El anteproyecto de Presupuesto Nacional presentado por la Administración Solís para el 2017 mantiene las debilidades estructurales de la política presupuestaria apuntadas anteriormente. Sin embargo, hay aspectos específicos de este presupuesto que merecen atención.
La propuesta de expansión del gasto en 2017 es mayor al crecimiento de la producción. Efectivamente, el gasto presupuestado, excluido el servicio de la deuda, aumenta en 10,4 % con respecto al presupuesto del 2016, en tanto que el crecimiento nominal de la producción para el 2017 es del 7 %.
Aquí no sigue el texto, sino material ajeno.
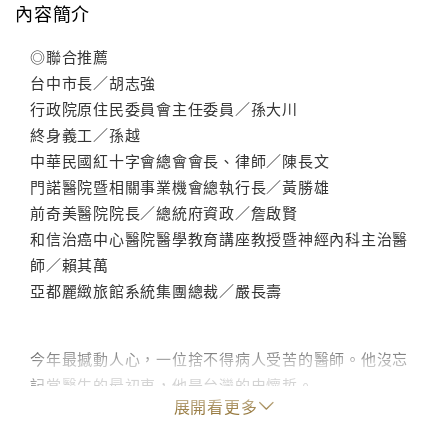
內容簡介
◎聯合推薦
台中市長／胡志強
行政院原住民委員會主任委員／孫大川
終身義工／孫越
中華民國紅十字會總會會長、律師／陳長文
門諾醫院暨相關事業機會總執行長／黃勝雄
前奇美醫院院長／總統府資政／詹啟賢
和信治癌中心醫院醫學教育講座教授暨神經內科主治醫
師／賴其萬
亞都麗緻旅館系統集團總裁／嚴長壽
今年最撼動人心，一位捨不得病人受苦的醫師。他沒忘
記當醫生的最初衷，他是台灣的史懷哲。
展開看更多
這條山路，你在地圖上必須費心尋找，他卻放棄大醫院
的高薪，來到自來水都接不到的小村。醫療資源貧乏，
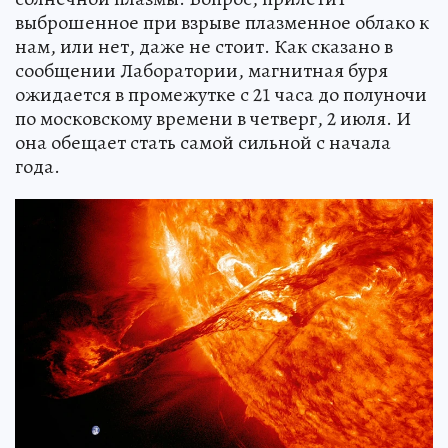
выброшенное при взрыве плазменное облако к
нам, или нет, даже не стоит. Как сказано в
сообщении Лаборатории, магнитная буря
ожидается в промежутке с 21 часа до полуночи
по московскому времени в четверг, 2 июля. И
она обещает стать самой сильной с начала
года.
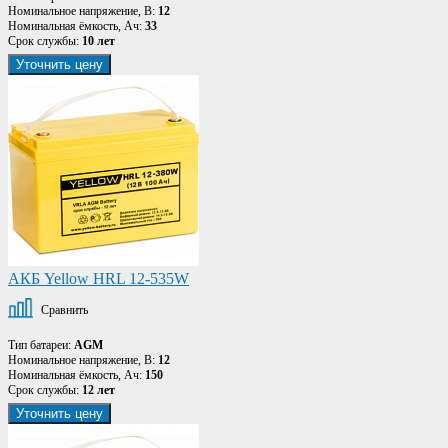
Номинальное напряжение, В:
12
Номинальная ёмкость, Ач:
33
Срок службы:
10 лет
Уточнить цену
АКБ Yellow HRL 12-535W
Сравнить
Тип батареи:
AGM
Номинальное напряжение, В:
12
Номинальная ёмкость, Ач:
150
Срок службы:
12 лет
Уточнить цену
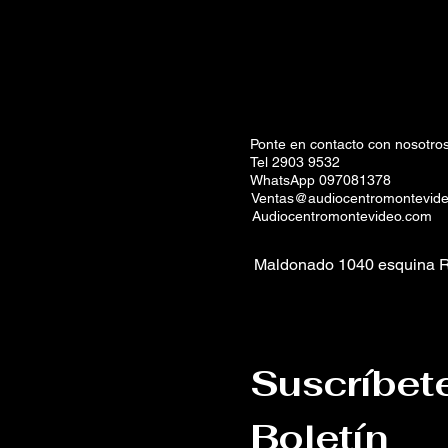
Ponte en contacto con nosotros
Tel 2903 9532
WhatsApp 097081378
Ventas@audiocentromontevid
Audiocentromontevideo.com
Maldonado 1040 esquina R
Suscríbet
Boletín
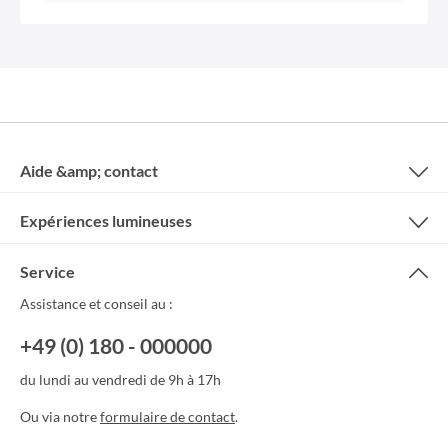
Aide &amp; contact
Expériences lumineuses
Service
Assistance et conseil au :
+49 (0) 180 - 000000
du lundi au vendredi de 9h à 17h
Ou via notre
formulaire de contact
.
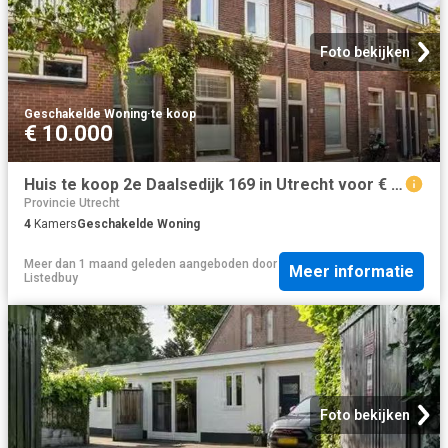
Foto bekijken
Geschakelde Woning
·
te koop
€ 10.000
Huis te koop 2e Daalsedijk 169 in Utrecht voor € 575.000
Provincie Utrecht
4
Kamers
Geschakelde Woning
Meer dan 1 maand geleden
aangeboden door
Meer informatie
Listedbuy
Foto bekijken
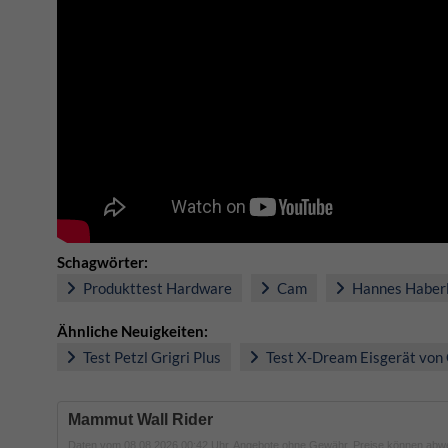
Schagwörter:
Produkttest Hardware
Cam
Hannes Haber
Ähnliche Neuigkeiten:
Test Petzl Grigri Plus
Test X-Dream Eisgerät von
Mammut Wall Rider
Daten vom 08.08.2026 00:42 Uhr. Angebote ohne Gewähr, Preise können abw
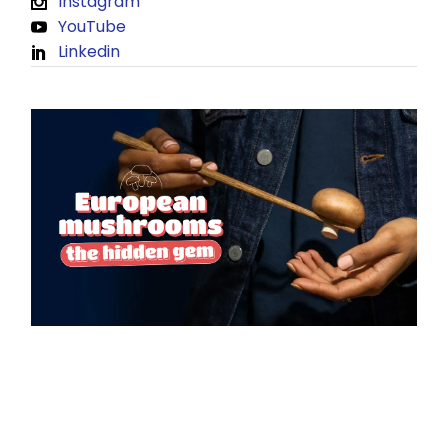
Instagram
YouTube
Linkedin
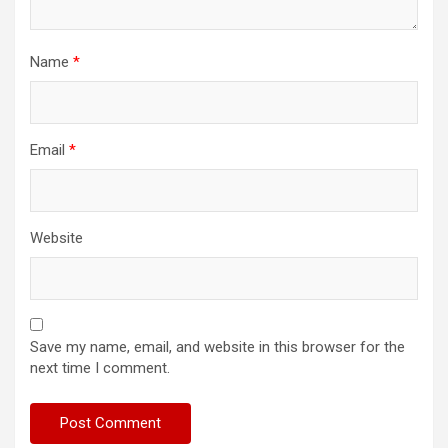
Name
*
Email
*
Website
Save my name, email, and website in this browser for the
next time I comment.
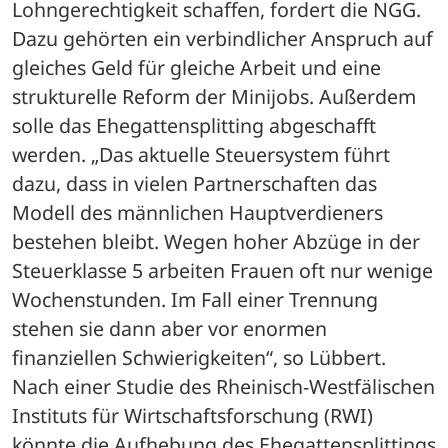
Lohngerechtigkeit schaffen, fordert die NGG. 
Dazu gehörten ein verbindlicher Anspruch auf 
gleiches Geld für gleiche Arbeit und eine 
strukturelle Reform der Minijobs. Außerdem 
solle das Ehegattensplitting abgeschafft 
werden. „Das aktuelle Steuersystem führt 
dazu, dass in vielen Partnerschaften das 
Modell des männlichen Hauptverdieners 
bestehen bleibt. Wegen hoher Abzüge in der 
Steuerklasse 5 arbeiten Frauen oft nur wenige 
Wochenstunden. Im Fall einer Trennung 
stehen sie dann aber vor enormen 
finanziellen Schwierigkeiten“, so Lübbert. 
Nach einer Studie des Rheinisch-Westfälischen 
Instituts für Wirtschaftsforschung (RWI) 
könnte die Aufhebung des Ehegattensplittings 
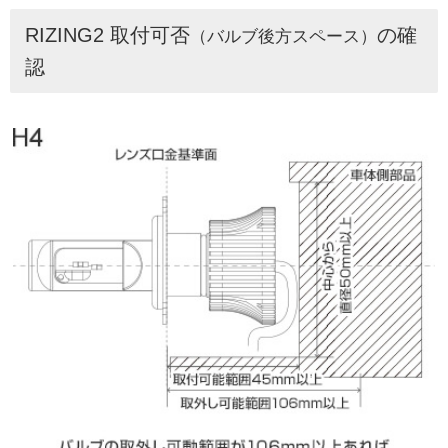
RIZING2 取付可否
の確
（バルブ後方スペース）
認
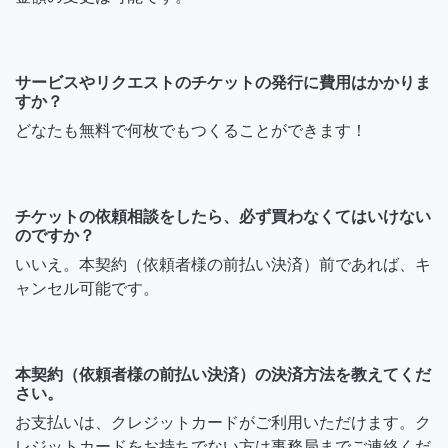
サービスやリクエストのチケットの発行に費用はかかりま
すか？
どなたも無料で何枚でもつくることができます！
チケットの依頼相談をしたら、必ず買わなくてはいけない
のですか？
いいえ。本契約（依頼者様の前払い決済）前であれば、キ
ャンセル可能です。
本契約（依頼者様の前払い決済）の決済方法を教えてくだ
さい。
お支払いは、クレジットカードがご利用いただけます。ク
レジットカードをお持ちでない方は事務局までご連絡くだ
A pesar de las inflexibilidades del gasto, el Gobierno debería realizar un mayor esfuerzo para contener el crecimiento del gasto para el 2017 y acelerar una agenda para cambios estructurales en el rito presupuestario.
Si el gasto del Gobierno Central sigue creciendo 3 puntos porcentuales por encima de la producción, no hay ninguna reforma fiscal que permita lograr un relativo equilibrio de las finanzas.
Para el 2017 se corre el riesgo de que cambios en las condiciones internacionales no permitan un fácil financiamiento del déficit fiscal, lo cual podría conducir a una mayor presión al alza sobre las tasas de interés locales con sus consecuencias de menor crecimiento de la producción y del empleo.
En conclusión, la política fiscal del presidente Luis Guillermo Solís Rivera falla al no contener el crecimiento del gasto del Gobierno Central en el corto plazo y en el largo plazo al no enfrentar los problemas estructurales.